Toni is a London based self-taught acrylic artist. She has an educational background in medical neuroscience and is currently working in the field of mental health.
One of Toni’s dreams is to have her work exhibited at the Bethlem Museum of the Mind, an art gallery that explores the history of art and mental healthcare. Her work is often influenced by personal experiences with mental health and she uses art as a means for healing and self-discovery.
Healing, growth and transformation
No More Chaos was born out of initial ideas involving representations of healing and emotional isolation. Toni and her group agreed on the idea that isolation can be a positive thing if viewed as an opportunity for growth and transformation. This painting embodies that notion and centres around the story/journey of the lady in the gold dress.
The painting is split into two very distinct sections – the top and bottoms halves. The top half is colourful and chaotic whereas the bottom is dark though features a dazzling light of hope. Listen and read as Toni gives a full analysis of the piece:
‘Top half of the painting:
At first glance, the array of colours seen might imply that the life (prior to isolation) is beautiful and colourful. However, it is only a façade. Paying attention to the colours, black, white, and shades of red, pink and purple are used. These represent the dark side of life, the seemingly good parts, danger, stress, instability and decadence, respectively.
The trail of white in the middle demonstrates the good inside attempting to permeate the chaos. However, the “chaos” still appears to be more prominent than the “good”. These colours overlap in an irregular pattern to further highlight the instability and chaos of life before isolation.’
‘Bottom half of the painting
A lady, She, in a yellow golden dress that highlights charisma, can be seen to be on the steps by the side of a building with a rather cool but mysterious exterior represented by the colour purple. The door of the building is open with light shining through, so bright it diverges. She is on the 6 th out of 10 steps down towards the open door, signifying that She is more than halfway there.

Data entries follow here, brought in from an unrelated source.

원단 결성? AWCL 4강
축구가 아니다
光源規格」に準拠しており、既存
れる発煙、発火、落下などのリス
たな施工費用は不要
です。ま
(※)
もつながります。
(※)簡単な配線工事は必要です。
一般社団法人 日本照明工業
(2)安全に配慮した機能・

Overall ten steps because ten often represents completion. She can see the light, but the chaos follows closely behind, reluctant to let go of Her. Parts of the chaos, specifically the black (dark side) and red (stress, danger), can be spotted on the 4th step down, and on the floor, flowing towards her. This is all an attempt to distract her. Nevertheless, She is facing the light, determined to continue her journey towards self-discovery and healing.’
‘The overall message:
Isolation can draw you away from the chaos of life, allowing time for self-discovery, healing and growth. The journey is not without distractions, but we must stay on course in order to reach the light. One step at a time.

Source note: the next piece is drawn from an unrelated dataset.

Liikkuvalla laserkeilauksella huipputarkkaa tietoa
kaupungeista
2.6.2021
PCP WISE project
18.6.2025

With regards to how it relates to Abena and Isha’s work, we all decided to demonstrate different parts of self-discovery and healing to create an overall picture of the reality of healing. I have, in my painting, demonstrated more of the awareness and journey to self-discovery and healing.’
Devising and Collaboration
As part of the project, Toni collaborated with Abena and Isha. each artist took influence from one another to create their final pieces. In a Zoom call, they settled on the idea that isolation can be used as a means for self discovery and personal growth. Isolation isn’t all bad and that often, healing comes when we move out of a dark place. In the audio excerpt below, Toni gives an account of the initial collaborative process with the other artists in the group.
To explore other works from this collaboration group, click on the images below. To return to the main exhibition page, click on The Collaborator’s Project banner.
SWIM, Abena Essah Bediako
(Poetry, film and music)
MAN WITH A GUITAR, Isha Patwa
(Oil on canvas)
More from Toni
‘I am a self-taught artist with an educational background in medical neuroscience so I would describe myself as a Neuroscientist too, currently working in the area of mental health. I am also passionate about expressing mental health in art especially having had a lived experience. Art has helped me to discover, understand and heal myself.
I would describe my style as a combination of surrealism and expressionism. I admire the works of Edvard Munch and Frida Kahlo. I use intense colours and skin tones often inspired by my African background to express feelings, emotions and mental states. With regards to the direction of my art, I am simply going with the flow and enjoying every bit of the process. I guess findin my art audience is a bit challenging. A dream would be to have my work displayed at the Bethlem Museum of the Mind.’